> _Description of the task_
For each line below that holds the word "telegram", make a copy.

Stored items from a collection
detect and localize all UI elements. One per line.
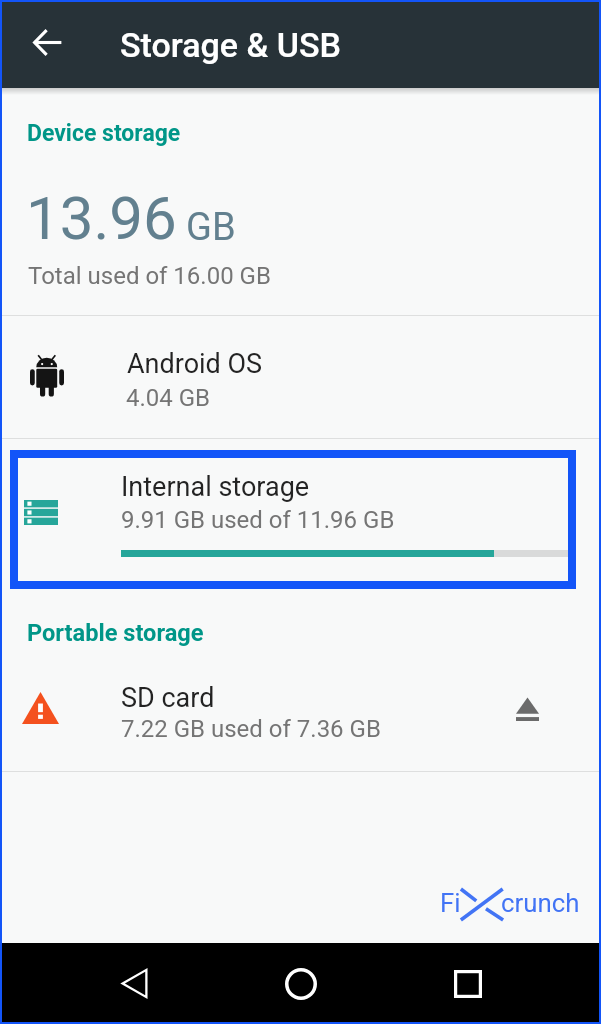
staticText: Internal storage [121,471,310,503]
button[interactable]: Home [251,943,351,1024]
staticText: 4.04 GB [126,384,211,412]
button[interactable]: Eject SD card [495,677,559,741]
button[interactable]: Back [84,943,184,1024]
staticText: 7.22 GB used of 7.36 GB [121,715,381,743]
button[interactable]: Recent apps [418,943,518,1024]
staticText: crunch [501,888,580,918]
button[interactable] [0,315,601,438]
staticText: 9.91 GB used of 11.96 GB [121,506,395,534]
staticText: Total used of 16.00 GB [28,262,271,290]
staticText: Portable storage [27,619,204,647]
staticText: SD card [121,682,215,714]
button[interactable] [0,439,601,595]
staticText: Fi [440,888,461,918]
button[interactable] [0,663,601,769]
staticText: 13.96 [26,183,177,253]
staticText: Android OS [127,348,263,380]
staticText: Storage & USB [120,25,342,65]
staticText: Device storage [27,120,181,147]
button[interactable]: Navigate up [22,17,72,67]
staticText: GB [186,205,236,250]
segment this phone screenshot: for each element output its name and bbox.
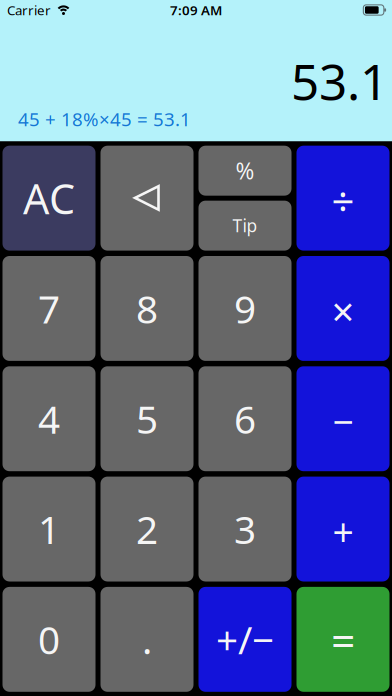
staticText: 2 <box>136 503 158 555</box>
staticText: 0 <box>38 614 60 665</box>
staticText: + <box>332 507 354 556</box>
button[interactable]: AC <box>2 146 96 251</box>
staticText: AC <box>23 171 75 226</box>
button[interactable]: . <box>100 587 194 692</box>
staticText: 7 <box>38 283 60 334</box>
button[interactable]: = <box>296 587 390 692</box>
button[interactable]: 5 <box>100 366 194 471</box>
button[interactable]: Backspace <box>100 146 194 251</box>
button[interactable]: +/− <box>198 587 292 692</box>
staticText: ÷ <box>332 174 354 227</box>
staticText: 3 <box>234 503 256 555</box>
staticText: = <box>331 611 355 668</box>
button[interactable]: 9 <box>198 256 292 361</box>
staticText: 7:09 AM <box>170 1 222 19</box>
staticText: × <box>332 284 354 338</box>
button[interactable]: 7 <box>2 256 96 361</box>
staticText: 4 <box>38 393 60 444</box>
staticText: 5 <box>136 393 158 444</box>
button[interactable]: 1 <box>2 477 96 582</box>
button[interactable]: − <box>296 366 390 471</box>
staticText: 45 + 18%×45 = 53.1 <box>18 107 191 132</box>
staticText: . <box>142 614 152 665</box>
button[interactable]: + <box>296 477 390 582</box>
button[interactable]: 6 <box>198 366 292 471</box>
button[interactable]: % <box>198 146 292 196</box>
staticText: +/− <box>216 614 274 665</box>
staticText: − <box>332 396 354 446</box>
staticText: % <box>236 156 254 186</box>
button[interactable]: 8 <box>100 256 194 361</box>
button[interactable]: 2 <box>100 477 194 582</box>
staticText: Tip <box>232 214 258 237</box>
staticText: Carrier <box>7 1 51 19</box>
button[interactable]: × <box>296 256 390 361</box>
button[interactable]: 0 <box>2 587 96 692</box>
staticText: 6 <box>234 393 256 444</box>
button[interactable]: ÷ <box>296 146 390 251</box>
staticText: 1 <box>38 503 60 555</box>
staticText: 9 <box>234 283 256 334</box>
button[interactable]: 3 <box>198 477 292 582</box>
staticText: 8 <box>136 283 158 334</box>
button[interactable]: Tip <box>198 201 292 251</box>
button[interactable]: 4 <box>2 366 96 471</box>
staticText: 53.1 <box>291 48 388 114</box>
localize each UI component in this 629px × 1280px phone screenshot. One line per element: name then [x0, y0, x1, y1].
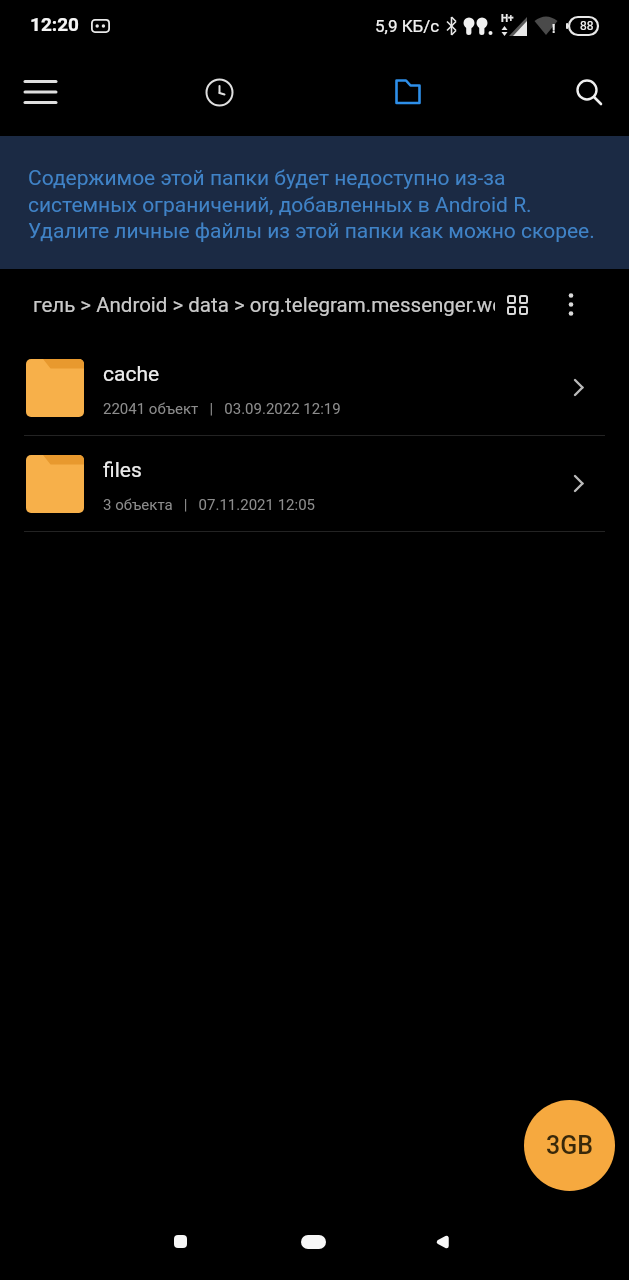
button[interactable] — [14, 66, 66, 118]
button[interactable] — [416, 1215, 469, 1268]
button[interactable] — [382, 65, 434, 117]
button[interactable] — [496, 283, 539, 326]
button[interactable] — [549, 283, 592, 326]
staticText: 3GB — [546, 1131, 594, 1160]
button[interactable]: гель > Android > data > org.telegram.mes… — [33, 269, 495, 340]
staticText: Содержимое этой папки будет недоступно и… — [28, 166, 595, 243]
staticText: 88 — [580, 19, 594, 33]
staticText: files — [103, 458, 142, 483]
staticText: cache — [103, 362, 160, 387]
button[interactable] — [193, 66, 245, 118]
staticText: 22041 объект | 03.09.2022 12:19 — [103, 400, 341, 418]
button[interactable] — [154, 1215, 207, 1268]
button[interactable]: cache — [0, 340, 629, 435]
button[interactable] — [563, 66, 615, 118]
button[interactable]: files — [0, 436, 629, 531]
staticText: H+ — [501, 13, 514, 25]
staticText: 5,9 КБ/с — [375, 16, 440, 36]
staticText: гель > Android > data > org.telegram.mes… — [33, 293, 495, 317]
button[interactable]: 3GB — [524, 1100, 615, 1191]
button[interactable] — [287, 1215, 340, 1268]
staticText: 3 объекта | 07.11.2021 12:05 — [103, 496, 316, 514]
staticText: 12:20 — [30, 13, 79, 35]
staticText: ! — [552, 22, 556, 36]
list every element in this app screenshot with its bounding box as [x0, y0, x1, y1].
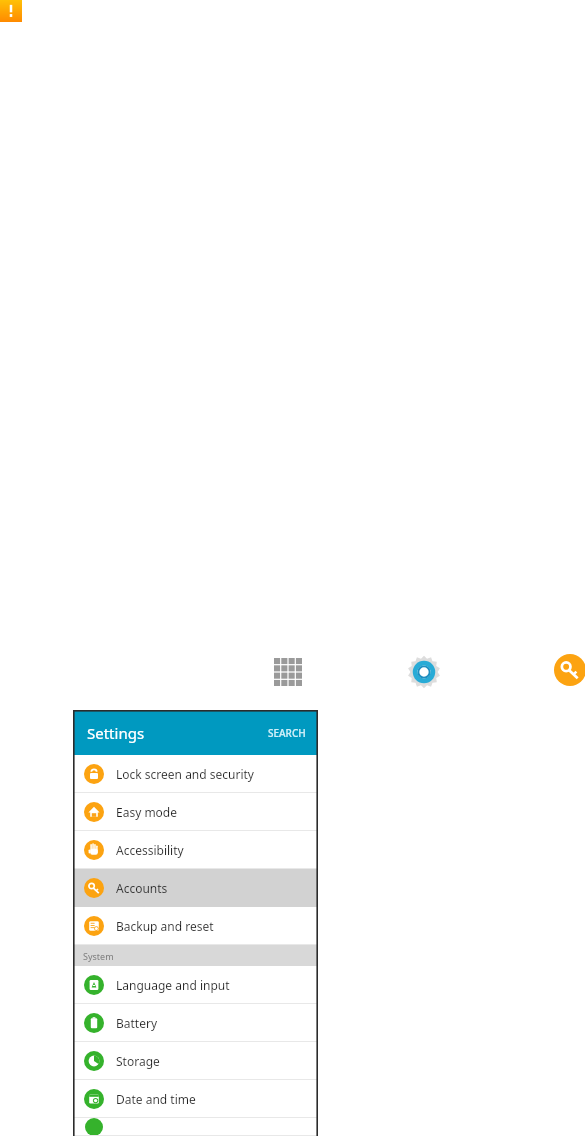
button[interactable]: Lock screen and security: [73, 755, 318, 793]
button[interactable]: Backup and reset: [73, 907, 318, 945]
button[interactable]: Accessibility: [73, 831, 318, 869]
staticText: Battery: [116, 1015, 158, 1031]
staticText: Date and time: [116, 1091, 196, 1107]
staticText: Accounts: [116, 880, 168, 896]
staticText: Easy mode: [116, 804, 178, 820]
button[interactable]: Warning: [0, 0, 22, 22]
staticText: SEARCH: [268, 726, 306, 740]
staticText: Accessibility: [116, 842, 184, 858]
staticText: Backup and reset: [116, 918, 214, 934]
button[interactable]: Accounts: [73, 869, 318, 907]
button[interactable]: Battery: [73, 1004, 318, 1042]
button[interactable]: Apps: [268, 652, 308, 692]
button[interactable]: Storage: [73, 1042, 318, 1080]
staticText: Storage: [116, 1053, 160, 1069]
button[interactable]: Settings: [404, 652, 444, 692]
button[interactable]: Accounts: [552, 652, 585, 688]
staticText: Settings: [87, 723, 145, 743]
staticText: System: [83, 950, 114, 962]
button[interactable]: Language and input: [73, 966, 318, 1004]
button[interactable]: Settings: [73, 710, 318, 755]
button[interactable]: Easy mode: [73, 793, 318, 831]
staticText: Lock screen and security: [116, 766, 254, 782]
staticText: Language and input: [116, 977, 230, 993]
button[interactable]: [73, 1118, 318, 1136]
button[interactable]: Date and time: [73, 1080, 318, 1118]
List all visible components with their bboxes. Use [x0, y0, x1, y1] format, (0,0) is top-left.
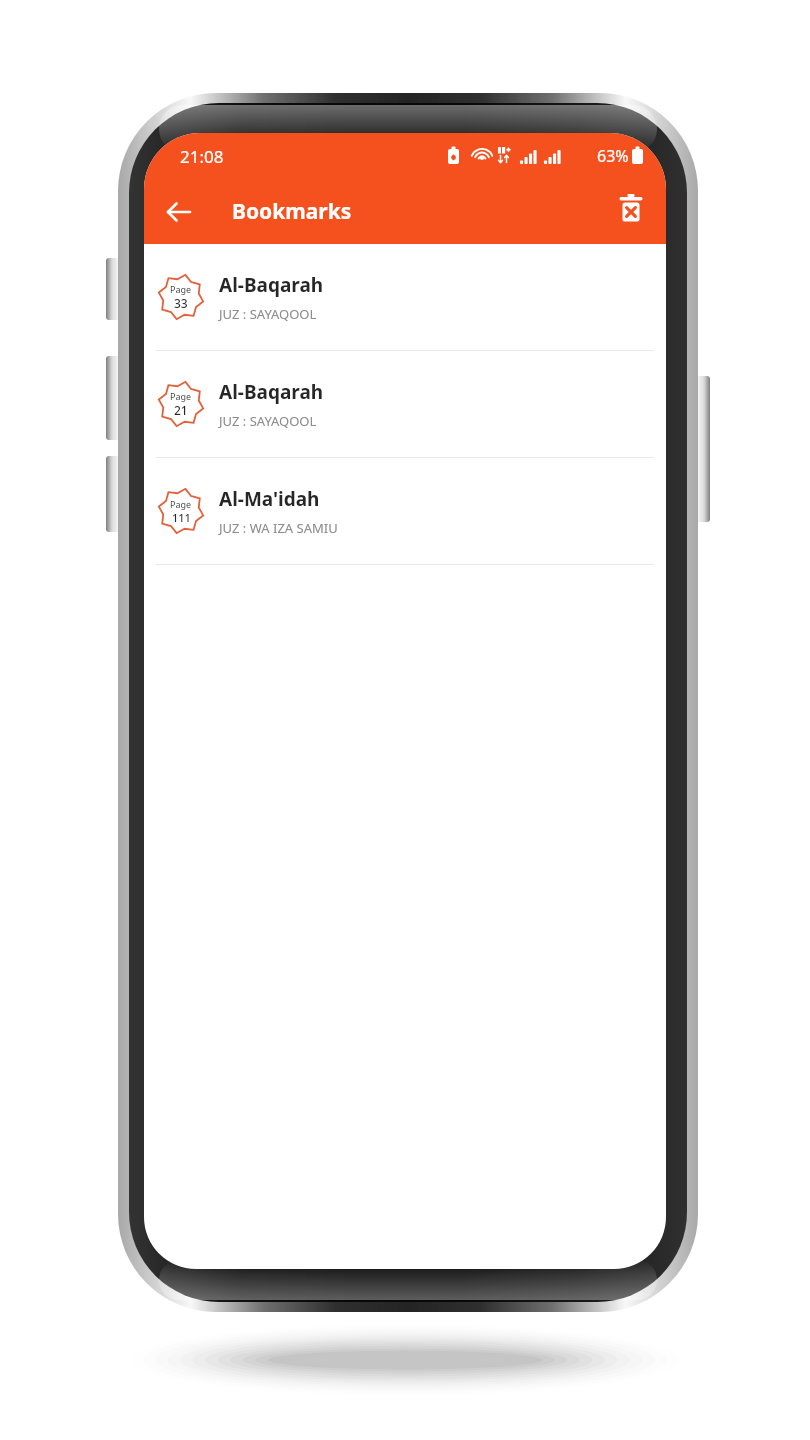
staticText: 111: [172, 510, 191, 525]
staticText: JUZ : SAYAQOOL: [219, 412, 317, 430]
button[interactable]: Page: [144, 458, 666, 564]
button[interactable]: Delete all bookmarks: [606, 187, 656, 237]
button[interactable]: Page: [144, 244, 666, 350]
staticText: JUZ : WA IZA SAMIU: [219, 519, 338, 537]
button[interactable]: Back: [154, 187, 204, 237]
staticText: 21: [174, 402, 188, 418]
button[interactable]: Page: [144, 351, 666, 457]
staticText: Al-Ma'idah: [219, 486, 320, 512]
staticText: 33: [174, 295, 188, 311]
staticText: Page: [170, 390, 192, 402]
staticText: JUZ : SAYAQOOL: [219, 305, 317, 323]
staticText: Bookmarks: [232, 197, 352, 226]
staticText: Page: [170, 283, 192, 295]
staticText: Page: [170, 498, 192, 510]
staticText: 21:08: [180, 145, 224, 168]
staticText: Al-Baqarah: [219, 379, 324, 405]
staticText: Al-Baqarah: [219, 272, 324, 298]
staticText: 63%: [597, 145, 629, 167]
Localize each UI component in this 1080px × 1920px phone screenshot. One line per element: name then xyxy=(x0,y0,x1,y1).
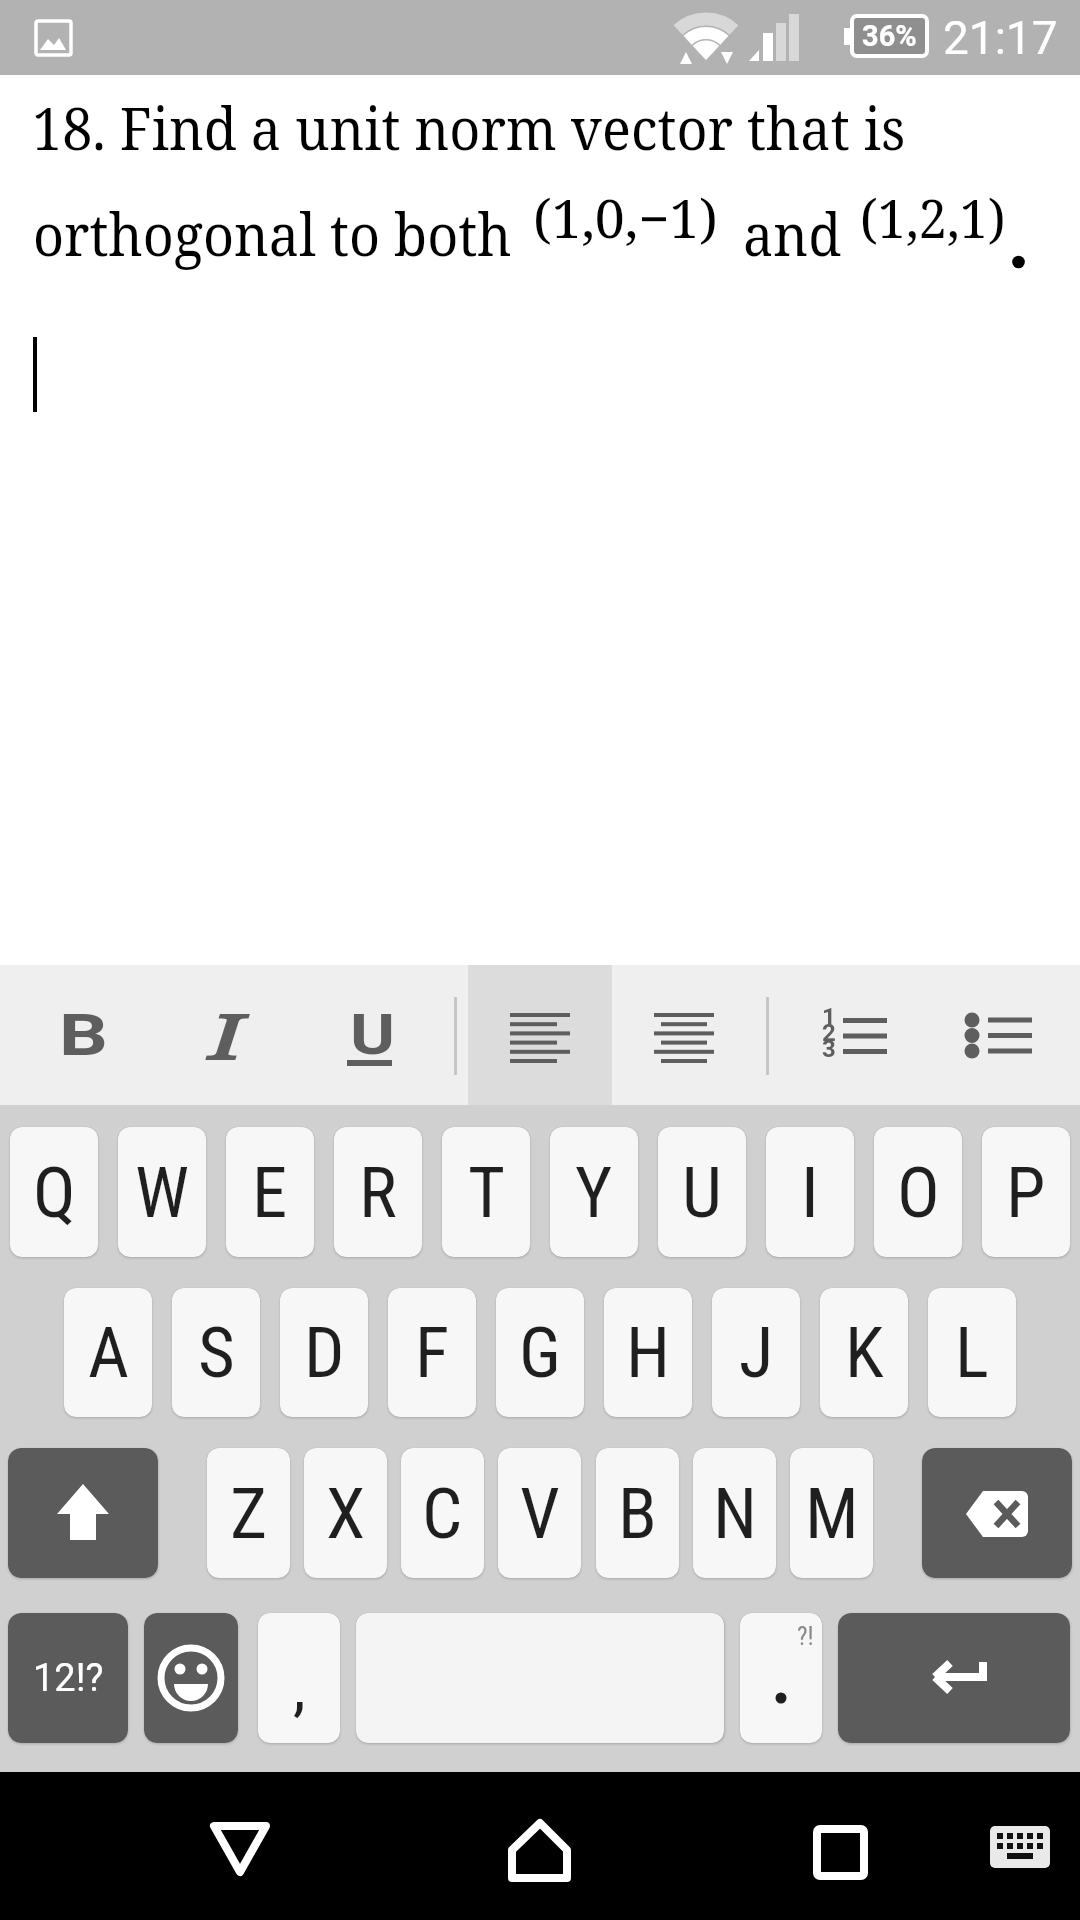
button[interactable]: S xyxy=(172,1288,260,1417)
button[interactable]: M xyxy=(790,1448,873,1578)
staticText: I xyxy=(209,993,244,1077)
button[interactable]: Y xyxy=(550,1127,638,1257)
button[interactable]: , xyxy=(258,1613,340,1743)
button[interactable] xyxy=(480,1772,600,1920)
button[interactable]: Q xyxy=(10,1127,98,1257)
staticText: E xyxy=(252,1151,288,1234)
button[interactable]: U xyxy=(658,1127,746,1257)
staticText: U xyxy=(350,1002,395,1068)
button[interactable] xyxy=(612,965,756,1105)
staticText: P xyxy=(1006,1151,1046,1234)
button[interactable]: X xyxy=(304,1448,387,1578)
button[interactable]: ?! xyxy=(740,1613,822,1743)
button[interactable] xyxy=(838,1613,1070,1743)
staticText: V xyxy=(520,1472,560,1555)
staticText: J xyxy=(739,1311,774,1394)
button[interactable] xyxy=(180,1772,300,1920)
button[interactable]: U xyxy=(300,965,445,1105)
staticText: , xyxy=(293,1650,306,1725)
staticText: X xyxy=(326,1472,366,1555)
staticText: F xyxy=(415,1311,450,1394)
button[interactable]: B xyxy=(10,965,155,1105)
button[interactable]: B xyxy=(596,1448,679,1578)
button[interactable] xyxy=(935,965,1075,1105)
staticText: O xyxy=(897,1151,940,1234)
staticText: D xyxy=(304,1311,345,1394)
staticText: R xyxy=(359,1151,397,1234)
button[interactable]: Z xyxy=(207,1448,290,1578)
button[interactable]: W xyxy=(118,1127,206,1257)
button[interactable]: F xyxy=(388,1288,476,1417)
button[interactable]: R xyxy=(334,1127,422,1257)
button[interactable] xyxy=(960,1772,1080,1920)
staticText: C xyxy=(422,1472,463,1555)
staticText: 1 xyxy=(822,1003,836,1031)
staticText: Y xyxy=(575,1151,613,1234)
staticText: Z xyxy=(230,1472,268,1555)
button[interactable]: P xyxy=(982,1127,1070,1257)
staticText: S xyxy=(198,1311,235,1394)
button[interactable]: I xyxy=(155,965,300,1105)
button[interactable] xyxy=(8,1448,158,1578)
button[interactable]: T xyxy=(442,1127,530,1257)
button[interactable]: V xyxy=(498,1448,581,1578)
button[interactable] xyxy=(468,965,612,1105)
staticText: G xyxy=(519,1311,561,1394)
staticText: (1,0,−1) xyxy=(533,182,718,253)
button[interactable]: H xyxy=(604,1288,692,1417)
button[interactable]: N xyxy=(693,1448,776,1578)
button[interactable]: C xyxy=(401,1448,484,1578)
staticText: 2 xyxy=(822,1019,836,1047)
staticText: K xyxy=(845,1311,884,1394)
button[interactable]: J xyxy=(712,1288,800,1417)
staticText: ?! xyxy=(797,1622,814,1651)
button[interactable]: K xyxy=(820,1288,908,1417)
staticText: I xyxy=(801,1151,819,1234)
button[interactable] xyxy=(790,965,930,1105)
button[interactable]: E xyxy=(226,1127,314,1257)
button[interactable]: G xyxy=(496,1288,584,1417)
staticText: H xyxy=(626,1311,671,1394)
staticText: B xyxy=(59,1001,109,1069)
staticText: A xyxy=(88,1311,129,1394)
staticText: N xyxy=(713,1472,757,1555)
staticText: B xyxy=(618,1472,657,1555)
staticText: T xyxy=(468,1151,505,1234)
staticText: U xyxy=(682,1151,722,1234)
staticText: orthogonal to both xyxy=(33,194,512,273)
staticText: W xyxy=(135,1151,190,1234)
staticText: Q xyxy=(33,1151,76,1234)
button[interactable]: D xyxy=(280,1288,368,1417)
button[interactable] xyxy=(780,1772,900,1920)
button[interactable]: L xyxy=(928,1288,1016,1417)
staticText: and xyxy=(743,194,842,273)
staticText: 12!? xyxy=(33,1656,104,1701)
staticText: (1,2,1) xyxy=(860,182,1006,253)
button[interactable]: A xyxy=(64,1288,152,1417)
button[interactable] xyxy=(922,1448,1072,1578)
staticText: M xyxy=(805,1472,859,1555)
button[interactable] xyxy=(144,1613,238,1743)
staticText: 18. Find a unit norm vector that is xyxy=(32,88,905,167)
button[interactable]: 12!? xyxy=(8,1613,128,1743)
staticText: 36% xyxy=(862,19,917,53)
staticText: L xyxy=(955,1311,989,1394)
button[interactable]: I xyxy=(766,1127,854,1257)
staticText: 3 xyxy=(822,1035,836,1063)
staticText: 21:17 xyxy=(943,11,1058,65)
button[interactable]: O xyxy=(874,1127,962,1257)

> _Written solution_
button[interactable]: гель > Android > data > org.telegram.mes… — [33, 269, 495, 340]
staticText: гель > Android > data > org.telegram.mes… — [33, 293, 495, 317]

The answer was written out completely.